Exercise brief:
With the pictures omitted, output word for word the lines from the one containing "chỉ là một …" through the end of the records.

* * * *

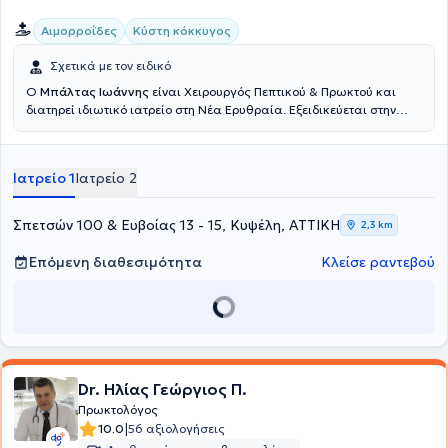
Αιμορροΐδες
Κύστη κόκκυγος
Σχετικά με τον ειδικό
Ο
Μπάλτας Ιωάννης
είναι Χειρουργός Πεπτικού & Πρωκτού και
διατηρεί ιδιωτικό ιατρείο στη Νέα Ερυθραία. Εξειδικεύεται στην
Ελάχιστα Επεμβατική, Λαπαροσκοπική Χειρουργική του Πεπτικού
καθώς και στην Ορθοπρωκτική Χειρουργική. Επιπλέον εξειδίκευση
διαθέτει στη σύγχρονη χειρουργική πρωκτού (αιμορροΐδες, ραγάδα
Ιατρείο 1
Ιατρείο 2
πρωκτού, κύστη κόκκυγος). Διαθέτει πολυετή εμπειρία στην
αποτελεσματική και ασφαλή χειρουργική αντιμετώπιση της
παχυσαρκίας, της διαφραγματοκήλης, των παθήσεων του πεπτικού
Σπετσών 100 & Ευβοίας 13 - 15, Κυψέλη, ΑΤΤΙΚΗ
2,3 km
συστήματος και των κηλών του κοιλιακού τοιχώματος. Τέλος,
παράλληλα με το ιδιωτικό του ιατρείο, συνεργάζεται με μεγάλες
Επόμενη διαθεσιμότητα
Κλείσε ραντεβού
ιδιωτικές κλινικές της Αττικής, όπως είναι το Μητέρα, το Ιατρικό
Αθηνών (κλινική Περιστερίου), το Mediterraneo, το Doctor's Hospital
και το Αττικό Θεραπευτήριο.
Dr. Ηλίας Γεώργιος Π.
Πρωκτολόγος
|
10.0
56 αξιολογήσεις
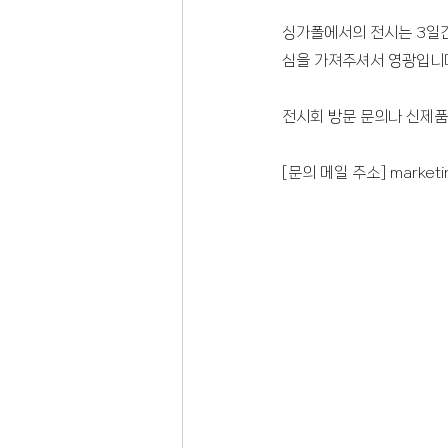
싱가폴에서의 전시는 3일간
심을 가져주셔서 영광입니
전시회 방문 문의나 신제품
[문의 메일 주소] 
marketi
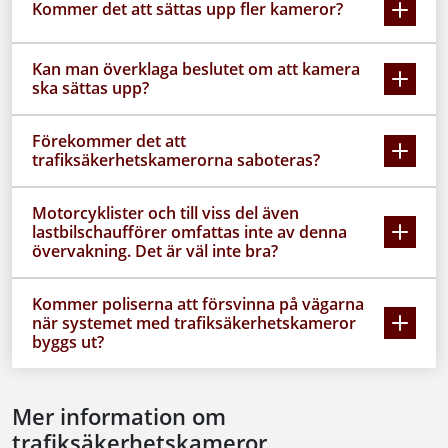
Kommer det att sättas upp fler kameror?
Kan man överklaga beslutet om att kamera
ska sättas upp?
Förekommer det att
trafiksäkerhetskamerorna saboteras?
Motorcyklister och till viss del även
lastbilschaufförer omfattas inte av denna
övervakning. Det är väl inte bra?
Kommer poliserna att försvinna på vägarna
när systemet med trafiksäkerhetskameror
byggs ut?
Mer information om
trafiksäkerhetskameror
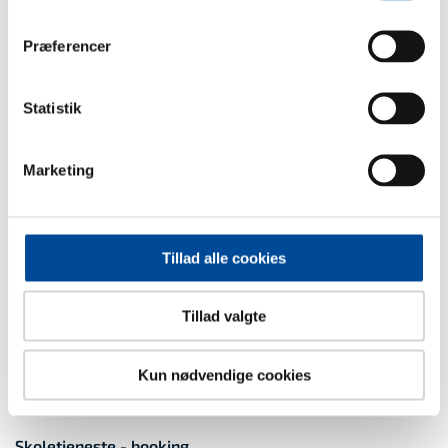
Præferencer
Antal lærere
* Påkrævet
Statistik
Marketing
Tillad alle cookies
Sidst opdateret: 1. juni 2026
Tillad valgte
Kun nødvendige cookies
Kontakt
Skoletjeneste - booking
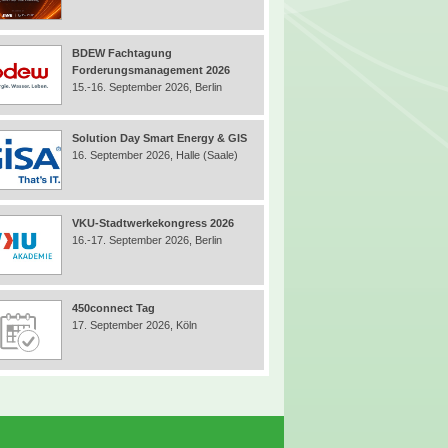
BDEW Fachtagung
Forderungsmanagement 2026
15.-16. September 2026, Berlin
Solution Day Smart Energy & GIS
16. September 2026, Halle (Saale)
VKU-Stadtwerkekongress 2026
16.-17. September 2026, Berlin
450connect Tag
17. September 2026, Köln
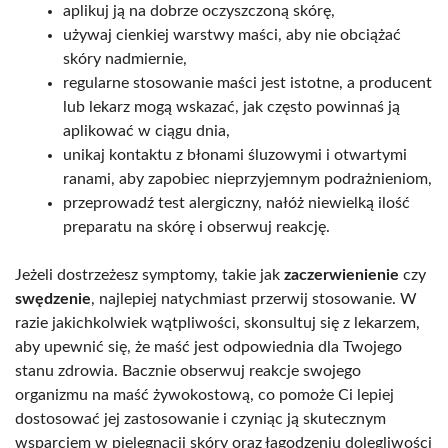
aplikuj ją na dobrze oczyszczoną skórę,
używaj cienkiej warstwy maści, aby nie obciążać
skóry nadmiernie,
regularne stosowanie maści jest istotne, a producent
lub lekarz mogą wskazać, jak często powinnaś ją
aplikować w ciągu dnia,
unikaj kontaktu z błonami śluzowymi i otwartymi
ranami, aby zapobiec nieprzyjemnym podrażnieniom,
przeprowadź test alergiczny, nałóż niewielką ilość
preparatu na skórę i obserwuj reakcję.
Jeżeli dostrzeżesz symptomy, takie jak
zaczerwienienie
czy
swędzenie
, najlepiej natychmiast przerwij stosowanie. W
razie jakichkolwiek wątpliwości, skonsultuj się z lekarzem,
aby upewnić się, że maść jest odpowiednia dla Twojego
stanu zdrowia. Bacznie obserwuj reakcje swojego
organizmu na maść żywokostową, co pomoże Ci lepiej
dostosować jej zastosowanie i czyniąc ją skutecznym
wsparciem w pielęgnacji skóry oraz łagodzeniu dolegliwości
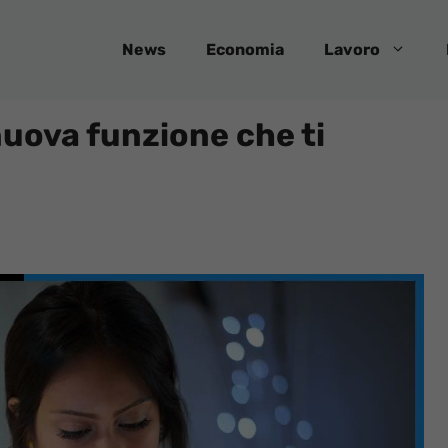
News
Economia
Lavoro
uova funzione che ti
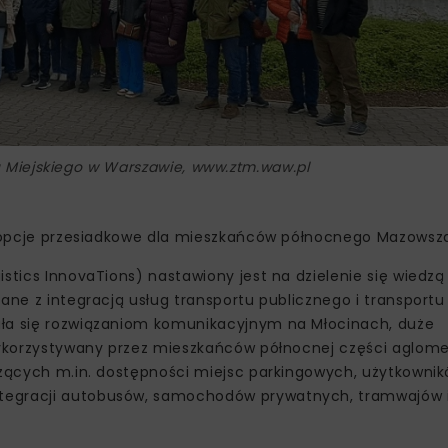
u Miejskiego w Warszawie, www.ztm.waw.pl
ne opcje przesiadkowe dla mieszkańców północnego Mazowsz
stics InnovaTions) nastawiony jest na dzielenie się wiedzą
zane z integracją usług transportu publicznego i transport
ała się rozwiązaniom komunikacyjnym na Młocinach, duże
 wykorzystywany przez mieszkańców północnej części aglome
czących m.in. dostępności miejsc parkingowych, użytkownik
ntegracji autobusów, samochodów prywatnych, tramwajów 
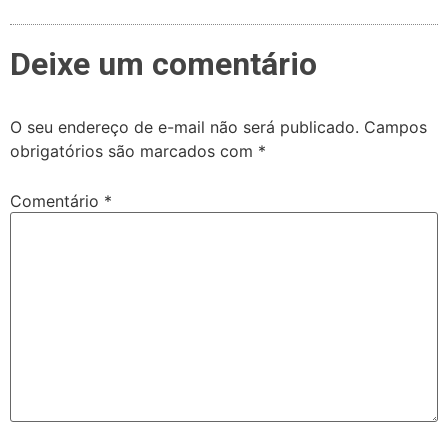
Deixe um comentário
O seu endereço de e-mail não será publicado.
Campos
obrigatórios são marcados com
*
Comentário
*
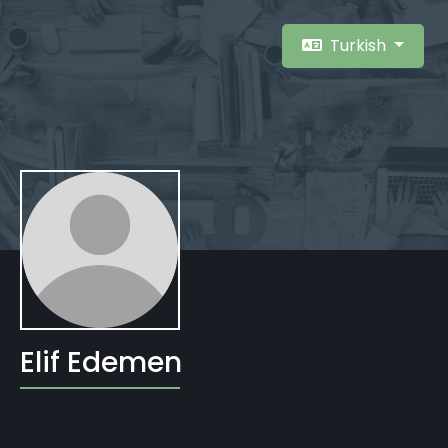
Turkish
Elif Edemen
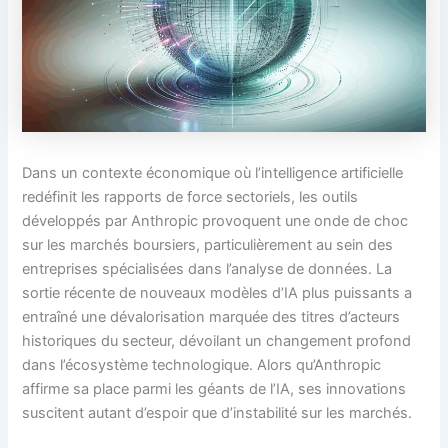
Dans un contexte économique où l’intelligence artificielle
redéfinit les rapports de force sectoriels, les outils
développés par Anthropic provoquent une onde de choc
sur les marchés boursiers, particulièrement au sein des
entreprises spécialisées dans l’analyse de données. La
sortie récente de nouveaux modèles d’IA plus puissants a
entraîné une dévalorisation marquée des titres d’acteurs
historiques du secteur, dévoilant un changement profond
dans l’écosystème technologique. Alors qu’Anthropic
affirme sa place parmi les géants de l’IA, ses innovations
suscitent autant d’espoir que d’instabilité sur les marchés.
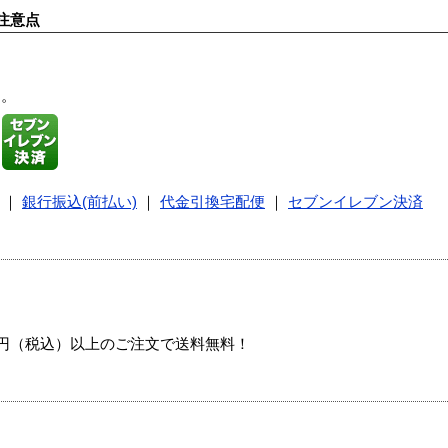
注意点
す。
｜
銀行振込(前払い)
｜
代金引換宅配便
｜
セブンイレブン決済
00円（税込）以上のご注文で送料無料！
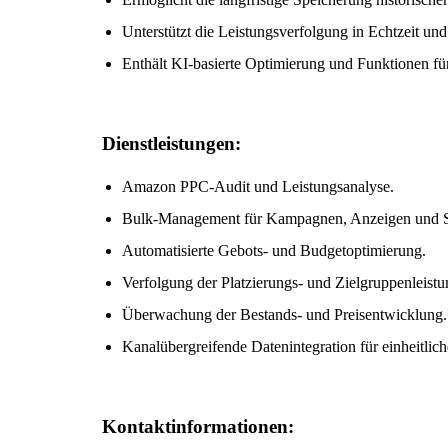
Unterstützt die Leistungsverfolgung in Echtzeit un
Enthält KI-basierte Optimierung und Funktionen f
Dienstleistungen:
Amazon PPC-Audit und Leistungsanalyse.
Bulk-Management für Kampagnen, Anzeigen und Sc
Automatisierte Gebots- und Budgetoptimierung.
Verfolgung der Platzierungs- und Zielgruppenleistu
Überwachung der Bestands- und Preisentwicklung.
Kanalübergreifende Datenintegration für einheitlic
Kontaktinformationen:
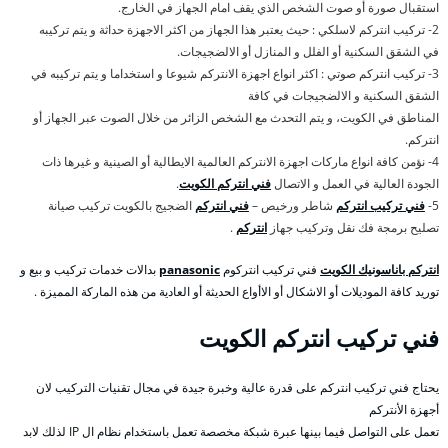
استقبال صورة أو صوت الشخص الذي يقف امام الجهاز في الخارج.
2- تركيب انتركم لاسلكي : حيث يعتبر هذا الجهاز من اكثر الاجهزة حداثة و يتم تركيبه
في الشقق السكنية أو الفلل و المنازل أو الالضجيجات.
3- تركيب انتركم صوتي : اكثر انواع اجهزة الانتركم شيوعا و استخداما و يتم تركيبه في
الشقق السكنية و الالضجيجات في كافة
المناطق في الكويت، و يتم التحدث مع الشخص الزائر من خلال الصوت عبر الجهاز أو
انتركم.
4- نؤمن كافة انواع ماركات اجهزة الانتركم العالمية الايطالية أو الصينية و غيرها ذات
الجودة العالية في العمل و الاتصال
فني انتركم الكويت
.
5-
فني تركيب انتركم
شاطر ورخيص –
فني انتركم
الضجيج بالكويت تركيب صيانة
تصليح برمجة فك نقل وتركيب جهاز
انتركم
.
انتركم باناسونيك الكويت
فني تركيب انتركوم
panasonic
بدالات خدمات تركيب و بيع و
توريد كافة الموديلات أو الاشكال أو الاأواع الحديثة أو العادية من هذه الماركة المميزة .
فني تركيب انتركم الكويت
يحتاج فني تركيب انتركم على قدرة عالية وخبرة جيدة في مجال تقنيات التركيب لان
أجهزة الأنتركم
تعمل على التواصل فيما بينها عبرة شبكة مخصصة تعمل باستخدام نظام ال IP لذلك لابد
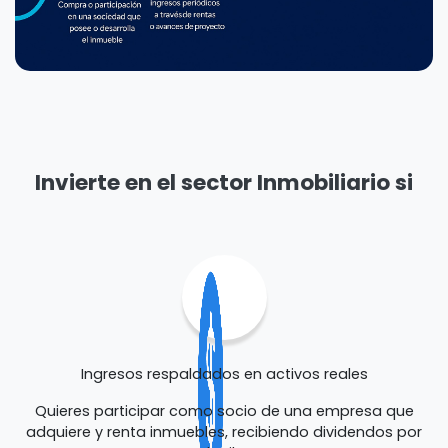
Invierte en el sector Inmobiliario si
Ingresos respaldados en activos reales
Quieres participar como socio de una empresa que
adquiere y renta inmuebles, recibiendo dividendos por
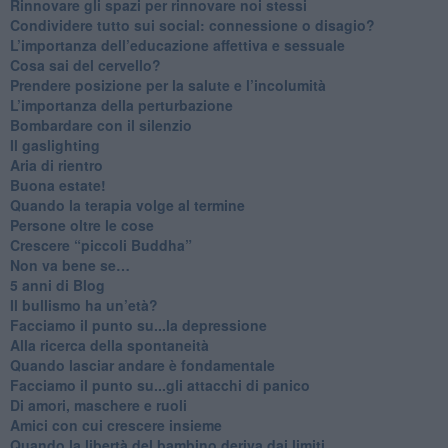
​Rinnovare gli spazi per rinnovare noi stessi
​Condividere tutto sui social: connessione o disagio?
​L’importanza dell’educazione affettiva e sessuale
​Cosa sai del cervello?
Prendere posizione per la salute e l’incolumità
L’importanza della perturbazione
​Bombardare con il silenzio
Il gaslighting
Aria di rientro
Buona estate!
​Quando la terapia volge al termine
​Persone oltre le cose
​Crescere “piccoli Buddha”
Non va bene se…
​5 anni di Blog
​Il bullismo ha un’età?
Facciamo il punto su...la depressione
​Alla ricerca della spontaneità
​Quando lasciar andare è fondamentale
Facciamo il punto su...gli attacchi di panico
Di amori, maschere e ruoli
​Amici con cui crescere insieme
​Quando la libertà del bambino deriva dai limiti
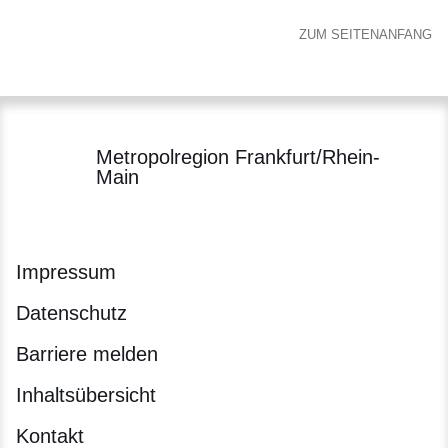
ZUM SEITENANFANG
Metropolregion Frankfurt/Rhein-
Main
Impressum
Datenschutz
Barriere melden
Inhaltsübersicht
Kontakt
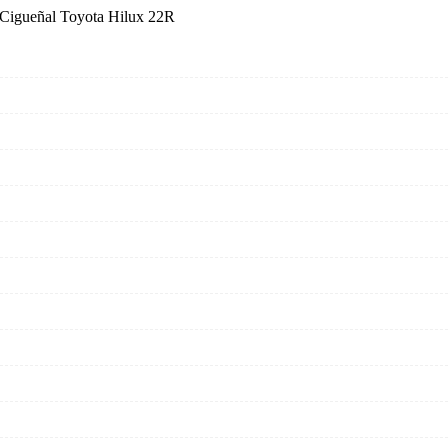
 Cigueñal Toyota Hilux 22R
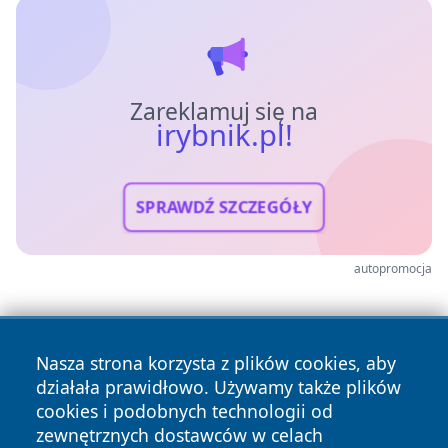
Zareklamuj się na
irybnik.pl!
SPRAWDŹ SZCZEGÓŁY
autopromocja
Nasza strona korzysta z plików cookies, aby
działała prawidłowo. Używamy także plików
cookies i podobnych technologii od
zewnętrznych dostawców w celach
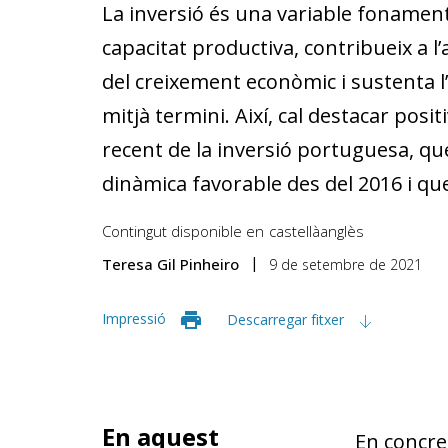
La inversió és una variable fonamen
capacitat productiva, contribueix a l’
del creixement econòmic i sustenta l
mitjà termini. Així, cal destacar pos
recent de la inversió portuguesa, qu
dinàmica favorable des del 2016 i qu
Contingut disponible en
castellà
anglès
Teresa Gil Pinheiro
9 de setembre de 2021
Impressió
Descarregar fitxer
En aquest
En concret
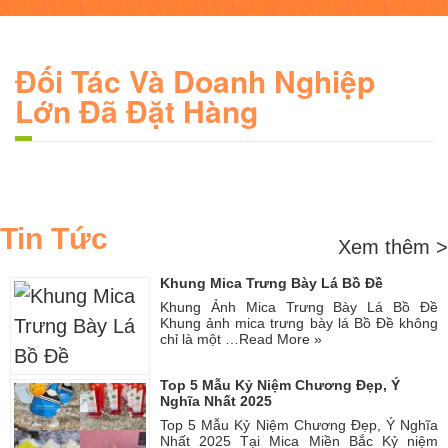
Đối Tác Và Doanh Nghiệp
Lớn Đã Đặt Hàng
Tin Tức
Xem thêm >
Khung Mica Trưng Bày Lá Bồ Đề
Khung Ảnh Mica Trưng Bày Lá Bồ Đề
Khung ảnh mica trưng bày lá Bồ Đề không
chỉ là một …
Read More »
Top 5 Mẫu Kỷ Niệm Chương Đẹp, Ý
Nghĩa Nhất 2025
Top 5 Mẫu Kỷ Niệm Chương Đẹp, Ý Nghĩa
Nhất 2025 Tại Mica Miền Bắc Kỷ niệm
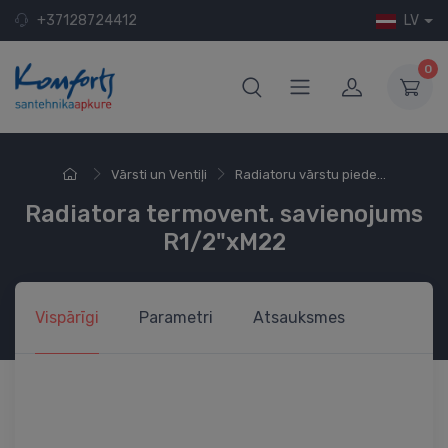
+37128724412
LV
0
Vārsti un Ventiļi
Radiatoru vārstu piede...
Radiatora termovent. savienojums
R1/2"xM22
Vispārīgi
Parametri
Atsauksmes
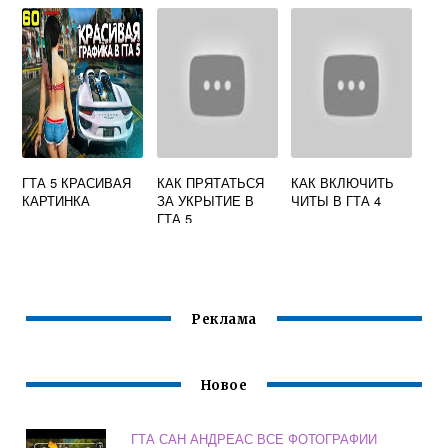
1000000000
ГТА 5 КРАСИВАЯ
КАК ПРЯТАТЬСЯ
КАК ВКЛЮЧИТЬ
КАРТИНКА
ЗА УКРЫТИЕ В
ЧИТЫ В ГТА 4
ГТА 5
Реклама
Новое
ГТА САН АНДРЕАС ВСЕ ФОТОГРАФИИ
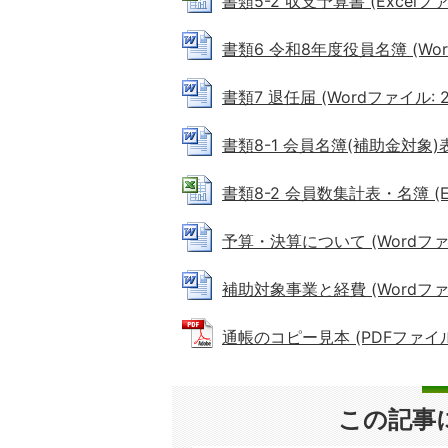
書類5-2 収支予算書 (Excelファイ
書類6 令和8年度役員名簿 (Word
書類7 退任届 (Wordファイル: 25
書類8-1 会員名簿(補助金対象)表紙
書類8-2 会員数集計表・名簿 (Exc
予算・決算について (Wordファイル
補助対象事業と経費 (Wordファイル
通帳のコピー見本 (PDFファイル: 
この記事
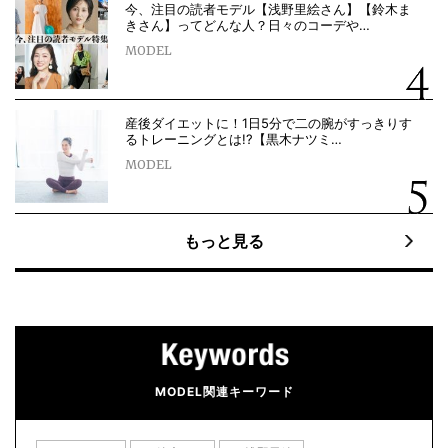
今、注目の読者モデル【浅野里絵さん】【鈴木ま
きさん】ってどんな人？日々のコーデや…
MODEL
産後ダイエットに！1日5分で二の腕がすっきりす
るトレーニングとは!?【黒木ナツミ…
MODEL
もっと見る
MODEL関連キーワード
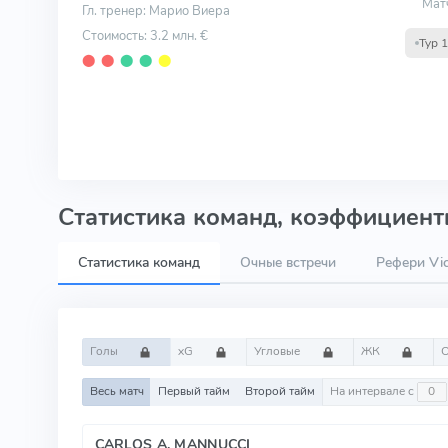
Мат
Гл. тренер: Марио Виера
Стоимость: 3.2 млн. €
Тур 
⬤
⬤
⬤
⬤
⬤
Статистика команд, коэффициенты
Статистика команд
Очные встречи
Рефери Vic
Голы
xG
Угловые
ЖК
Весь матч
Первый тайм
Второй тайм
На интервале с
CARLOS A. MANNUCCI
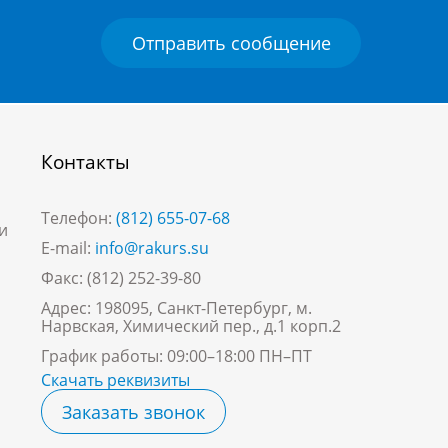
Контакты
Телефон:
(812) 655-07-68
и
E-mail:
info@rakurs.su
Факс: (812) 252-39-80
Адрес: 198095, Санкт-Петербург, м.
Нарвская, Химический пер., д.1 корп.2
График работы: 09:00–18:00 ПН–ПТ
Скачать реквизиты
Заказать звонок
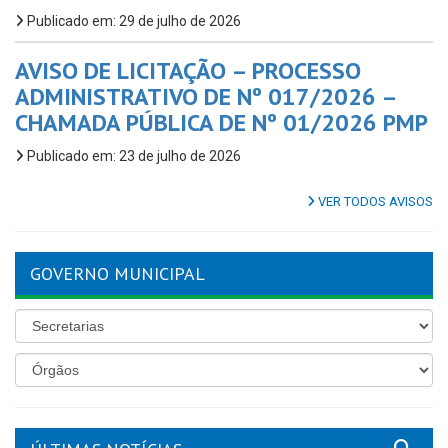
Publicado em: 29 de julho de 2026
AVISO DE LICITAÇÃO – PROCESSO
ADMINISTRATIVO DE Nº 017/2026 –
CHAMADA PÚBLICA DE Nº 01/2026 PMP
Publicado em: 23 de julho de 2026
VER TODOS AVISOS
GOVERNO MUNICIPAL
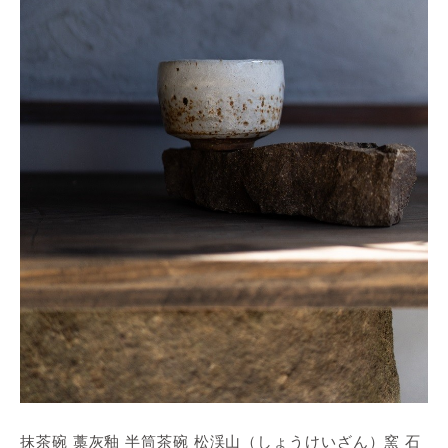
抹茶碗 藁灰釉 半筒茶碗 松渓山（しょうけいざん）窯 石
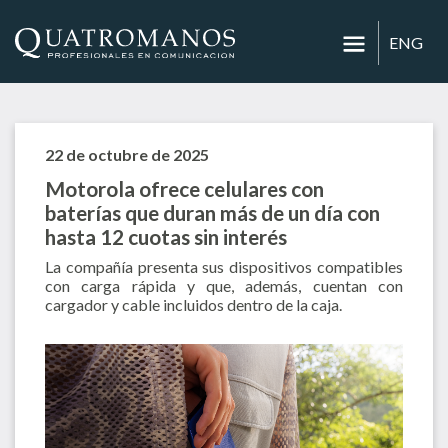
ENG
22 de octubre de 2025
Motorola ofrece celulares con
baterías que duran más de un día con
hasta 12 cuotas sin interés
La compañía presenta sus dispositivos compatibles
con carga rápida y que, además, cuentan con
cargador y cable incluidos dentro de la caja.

* * * *

Response:
chỉ là một …
Read More »
Top 5 Mẫu Kỷ Niệm Chương Đẹp, Ý
Nghĩa Nhất 2025
Top 5 Mẫu Kỷ Niệm Chương Đẹp, Ý Nghĩa
Nhất 2025 Tại Mica Miền Bắc Kỷ niệm
+37128724412
LV
0
Vārsti un Ventiļi
Radiatoru vārstu piede...
Radiatora termovent. savienojums
R1/2"xM22
Vispārīgi
Parametri
Atsauksmes
1000000000
ГТА 5 КРАСИВАЯ
КАК ПРЯТАТЬСЯ
КАК ВКЛЮЧИТЬ
КАРТИНКА
ЗА УКРЫТИЕ В
ЧИТЫ В ГТА 4
ГТА 5
Реклама
Новое
ГТА САН АНДРЕАС ВСЕ ФОТОГРАФИИ
書類5-2 収支予算書 (Excelファイ
書類6 令和8年度役員名簿 (Word
書類7 退任届 (Wordファイル: 25
書類8-1 会員名簿(補助金対象)表紙
書類8-2 会員数集計表・名簿 (Exc
予算・決算について (Wordファイル
補助対象事業と経費 (Wordファイル
通帳のコピー見本 (PDFファイル: 
この記事
今、注目の読者モデル【浅野里絵さん】【鈴木ま
きさん】ってどんな人？日々のコーデや…
MODEL
産後ダイエットに！1日5分で二の腕がすっきりす
るトレーニングとは!?【黒木ナツミ…
MODEL
もっと見る
MODEL関連キーワード
Мат
Гл. тренер: Марио Виера
Стоимость: 3.2 млн. €
Тур 
⬤
⬤
⬤
⬤
⬤
Статистика команд, коэффициенты
Статистика команд
Очные встречи
Рефери Vic
Голы
xG
Угловые
ЖК
Весь матч
Первый тайм
Второй тайм
На интервале с
CARLOS A. MANNUCCI
Контакты
Телефон:
(812) 655-07-68
и
E-mail:
info@rakurs.su
Факс: (812) 252-39-80
Адрес: 198095, Санкт-Петербург, м.
Нарвская, Химический пер., д.1 корп.2
График работы: 09:00–18:00 ПН–ПТ
Скачать реквизиты
Заказать звонок
Publicado em: 29 de julho de 2026
AVISO DE LICITAÇÃO – PROCESSO
ADMINISTRATIVO DE Nº 017/2026 –
CHAMADA PÚBLICA DE Nº 01/2026 PMP
Publicado em: 23 de julho de 2026
VER TODOS AVISOS
GOVERNO MUNICIPAL
抹茶碗 藁灰釉 半筒茶碗 松渓山（しょうけいざん）窯 石
ENG
22 de octubre de 2025
Motorola ofrece celulares con
baterías que duran más de un día con
hasta 12 cuotas sin interés
La compañía presenta sus dispositivos compatibles
con carga rápida y que, además, cuentan con
cargador y cable incluidos dentro de la caja.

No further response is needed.